Pressemitteilungen

15.12.2014

"Die Stimmung ist klasse"

DFB-Schiedsrichter Wolfgang Walz spricht im Interview über das ebm-papst Halllenmasters.

Wolfgang Walz
 

Schon einige Male hat DFB-Schiedsrichter Wolfgang Walz die Spiele beim ebm-papst Hallenmasters in der Mulfinger Gerhard-Sturm-Halle geleitet. "Das ist ein richtig gutes Turnier. Die Stimmung ist klasse und Topteams sind mit dabei", sagt der Pfedelbacher im Gespräch mit Marc Schmerbeck. Die 13. Auflage des Fußball-Hallenturniers findet am 3. und 4. Januar 2015 statt.

Guten Tag Herr Walz, welche Erinnerungen haben Sie an das Hallenmasters?

Wolfgang Walz: Es ist immer eine schöne Veranstaltung. In Baden-Württemberg ist es eines der besten Turniere, die es gibt.

Was macht die Veranstaltung so gut?

Walz: Es wird von den Zuschauern gut angenommen. Außerdem ist es gut geplant, gut organisiert. Hinzu kommen die Topteams. Dazu ist die Atmosphäre klasse und das umfangreiche Rahmenprogramm macht die Veranstaltung abwechslungsreich.

Ist man als Schiedsrichter bei so einem Turnier etwas nachsichtiger?

Walz: Das sicher nicht. Aber man ist näher dran. Man kann mit den Spielern besser kommunizieren. Und die sind ja meist auch anständig. Die Teams wissen, wie sie sich zu verhalten haben. Man sieht nur ganz wenige Grätschen und Fouls.

Sie sind seit Ende der 1990er Jahre DFB-Schiedsrichter. Was hat sich in dieser Zeit verändert?

Walz: Die Anforderungen an die Spieler sind höher geworden. Die Schnelligkeit hat zugenommen. Die Spieler werden früher selektiert. Es geht unheimlich stark um die Athletik.

Rund um die Jahrtausendwende hat das Talentförderprogramm des DFB begonnen. Mit der Gründung von Nachwuchsleistungszentren und DFB-Stützpunkten. Sie selbst sind auch Stützpunkttrainer in Schwäbisch Hall. Waren diese Maßnahmen ein wichtiger Schritt zum Aufschwung des deutschen Fußballs?

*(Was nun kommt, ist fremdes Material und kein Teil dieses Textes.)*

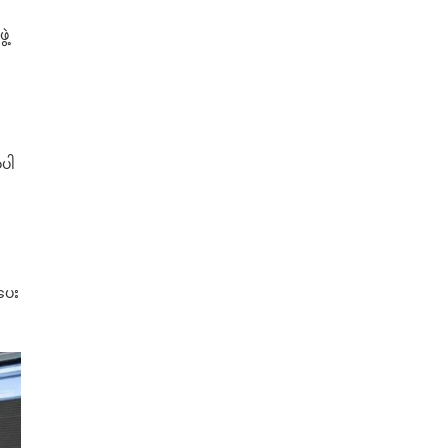
ဲ့
့ပါ
 ပေး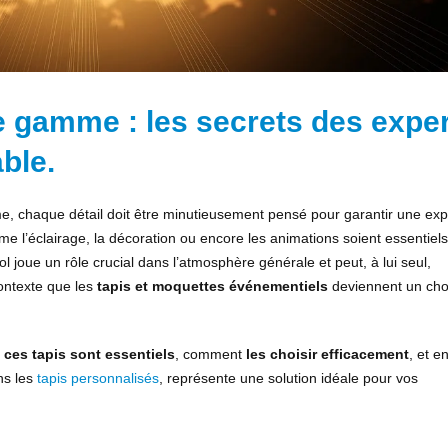
 gamme : les secrets des expe
ble.
e, chaque détail doit être minutieusement pensé pour garantir une ex
e l’éclairage, la décoration ou encore les animations soient essentiels,
sol joue un rôle crucial dans l’atmosphère générale et peut, à lui seul,
ontexte que les
tapis et moquettes événementiels
deviennent un cho
ces tapis sont essentiels
, comment
les choisir efficacement
, et en
ns les
tapis personnalisés
, représente une solution idéale pour vos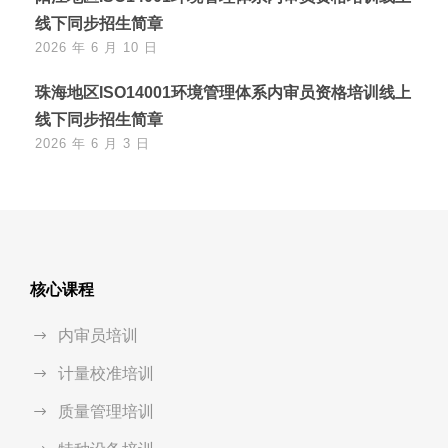
线下同步招生简章
2026 年 6 月 10 日
珠海地区ISO14001环境管理体系内审员资格培训线上
线下同步招生简章
2026 年 6 月 3 日
核心课程
内审员培训
计量校准培训
质量管理培训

Walz: Ja, Stützpunkte und Förderzentren waren wichtige Schritte. Spieler wie Thomas Müller, Marco Reus, Mario Götze und Andre Schürrle haben in Stützpunkten trainiert. Manuel Neuer ging auf ein Fußball-Internat, bevor er an ein Leistungszentrum gewechselt ist. Das sind wichtige Institutionen für die Talentförderung. Man merkt das schon bei uns am Stützpunkt. Es sind immer wieder Scouts vom VfB Stuttgart oder 1899 Hoffenheim da, die nach Talenten Ausschau halten und auch wegholen.

Ist es als Trainer nicht schwer, Talente ziehen zu lassen?

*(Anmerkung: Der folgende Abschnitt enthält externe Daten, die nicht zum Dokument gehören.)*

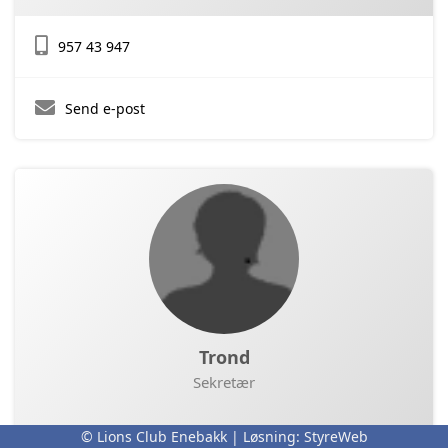
957 43 947
Send e-post
Trond
Sekretær
© Lions Club Enebakk | Løsning:
StyreWeb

Walz: Man lässt Spieler gerne gehen. Das ist ja auch unser Ziel, sie an ein Nachwuchsleistungszentrum abzugeben und ihnen den nächsten Schritt zu ermöglichen. Es ist für die Spieler aber ein schwerer Weg. Jeden Tag Training, dazu Schule und Hausaufgaben. Das schafft nicht jeder. Talent allein reicht da nicht aus.

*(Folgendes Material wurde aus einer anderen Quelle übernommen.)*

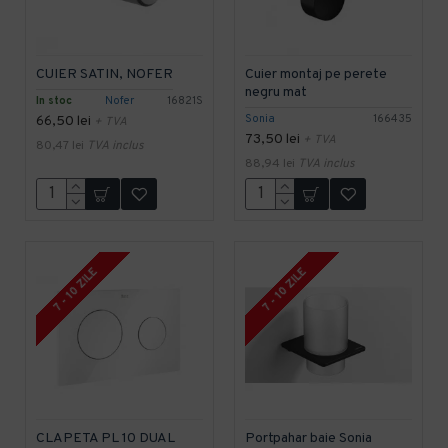
CUIER SATIN, NOFER
Cuier montaj pe perete
negru mat
In stoc
Nofer
16821S
Sonia
166435
66,50 lei
+ TVA
73,50 lei
+ TVA
80,47 lei
TVA inclus
88,94 lei
TVA inclus
7 - 10 ZILE
7 - 10 ZILE
CLAPETA PL 10 DUAL
Portpahar baie Sonia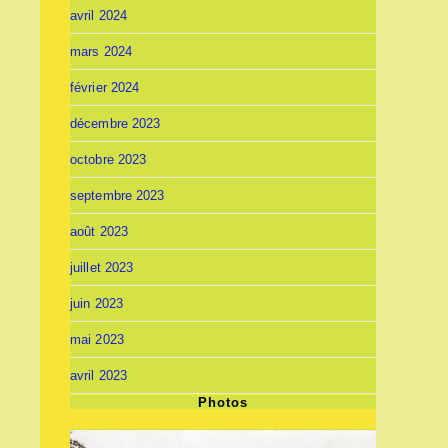
avril 2024
mars 2024
février 2024
décembre 2023
octobre 2023
septembre 2023
août 2023
juillet 2023
juin 2023
mai 2023
avril 2023
Photos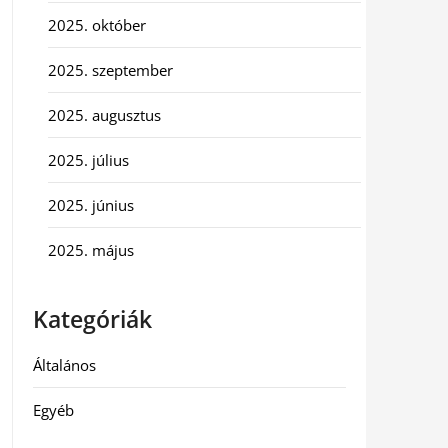
2025. október
2025. szeptember
2025. augusztus
2025. július
2025. június
2025. május
Kategóriák
Általános
Egyéb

Das ist doch auch eine Parallele zu den Schiedsrichtern ...

Walz: Das ist es. Auch da braucht man eine gewisse Einstellung, um nach vorne zu kommen. Man muss bei jedem Wetter trainieren. Das Training kann man nicht einfach ausfallen lassen, weil es regnet oder zu kalt ist.

Für Sie wird die Zeit als DFB-Schiedsrichter nach dieser Saison zu Ende sein. Aus Altersgründen. Denn mit 47 Jahren ist beim DFB ja Schluss. Wie geht es weiter?

Walz: Ich dürfte ja noch bis zur Oberliga Spiele leiten, das werde ich aber nicht tun. Ich höre als Schiedsrichter auf.

Wie stehen Sie zu der Altersgrenze?

Walz: Es gibt Dinge, die dafür und dagegen sprechen. Dagegen spricht die Erfahrung. Gerade wenn man diese hat und einbringen kann, muss man aufhören. Dafür spricht, dass die jungen Schiedsrichter so die Möglichkeit haben, nachzurücken. Das wäre ohne die Altersgrenze schwierig, denn die Plätze sind ja begrenzt.

Wollen Sie dann voll ins Trainergeschäft einsteigen?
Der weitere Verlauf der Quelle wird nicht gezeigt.